[Task inputs]

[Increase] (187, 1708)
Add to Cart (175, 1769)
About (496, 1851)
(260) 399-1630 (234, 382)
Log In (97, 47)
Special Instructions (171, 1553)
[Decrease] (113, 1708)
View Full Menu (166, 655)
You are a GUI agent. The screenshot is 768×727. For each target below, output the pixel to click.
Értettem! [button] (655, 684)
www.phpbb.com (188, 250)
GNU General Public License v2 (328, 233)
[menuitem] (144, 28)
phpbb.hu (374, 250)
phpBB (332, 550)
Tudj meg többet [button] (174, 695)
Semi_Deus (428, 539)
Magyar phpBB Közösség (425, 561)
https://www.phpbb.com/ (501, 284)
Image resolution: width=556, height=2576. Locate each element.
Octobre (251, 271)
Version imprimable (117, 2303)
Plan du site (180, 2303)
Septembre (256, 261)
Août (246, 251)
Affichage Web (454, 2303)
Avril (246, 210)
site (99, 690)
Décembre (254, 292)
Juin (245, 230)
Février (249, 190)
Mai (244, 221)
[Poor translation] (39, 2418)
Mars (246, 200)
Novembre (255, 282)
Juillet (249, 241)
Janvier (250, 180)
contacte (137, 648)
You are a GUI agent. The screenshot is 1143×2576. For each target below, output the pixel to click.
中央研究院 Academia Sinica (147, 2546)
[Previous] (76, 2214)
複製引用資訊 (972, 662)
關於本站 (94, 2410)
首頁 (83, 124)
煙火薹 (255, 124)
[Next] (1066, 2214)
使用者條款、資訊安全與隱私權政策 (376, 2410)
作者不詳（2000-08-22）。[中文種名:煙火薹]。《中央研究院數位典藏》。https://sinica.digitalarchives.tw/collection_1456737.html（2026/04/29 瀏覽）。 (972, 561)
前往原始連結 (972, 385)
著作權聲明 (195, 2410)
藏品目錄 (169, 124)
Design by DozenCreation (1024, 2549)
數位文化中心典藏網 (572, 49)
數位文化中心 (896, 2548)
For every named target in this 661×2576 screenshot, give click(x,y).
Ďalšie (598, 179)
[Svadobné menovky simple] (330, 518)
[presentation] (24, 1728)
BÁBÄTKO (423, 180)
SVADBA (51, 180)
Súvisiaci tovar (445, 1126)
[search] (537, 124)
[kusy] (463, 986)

[/Task inputs]

● Exercise: The line with "Février (249, 190)" and every line after it up to the end of the entries: output those exactly, and only those.

● Written solution:
Février (249, 190)
Mai (244, 221)
[Poor translation] (39, 2418)
Mars (246, 200)
Novembre (255, 282)
Juillet (249, 241)
Janvier (250, 180)
contacte (137, 648)
You are a GUI agent. The screenshot is 1143×2576. For each target below, output the pixel to click.
中央研究院 Academia Sinica (147, 2546)
[Previous] (76, 2214)
複製引用資訊 (972, 662)
關於本站 (94, 2410)
首頁 (83, 124)
煙火薹 (255, 124)
[Next] (1066, 2214)
使用者條款、資訊安全與隱私權政策 (376, 2410)
作者不詳（2000-08-22）。[中文種名:煙火薹]。《中央研究院數位典藏》。https://sinica.digitalarchives.tw/collection_1456737.html（2026/04/29 瀏覽）。 (972, 561)
前往原始連結 (972, 385)
著作權聲明 (195, 2410)
藏品目錄 (169, 124)
Design by DozenCreation (1024, 2549)
數位文化中心典藏網 (572, 49)
數位文化中心 (896, 2548)
For every named target in this 661×2576 screenshot, give click(x,y).
Ďalšie (598, 179)
[Svadobné menovky simple] (330, 518)
[presentation] (24, 1728)
BÁBÄTKO (423, 180)
SVADBA (51, 180)
Súvisiaci tovar (445, 1126)
[search] (537, 124)
[kusy] (463, 986)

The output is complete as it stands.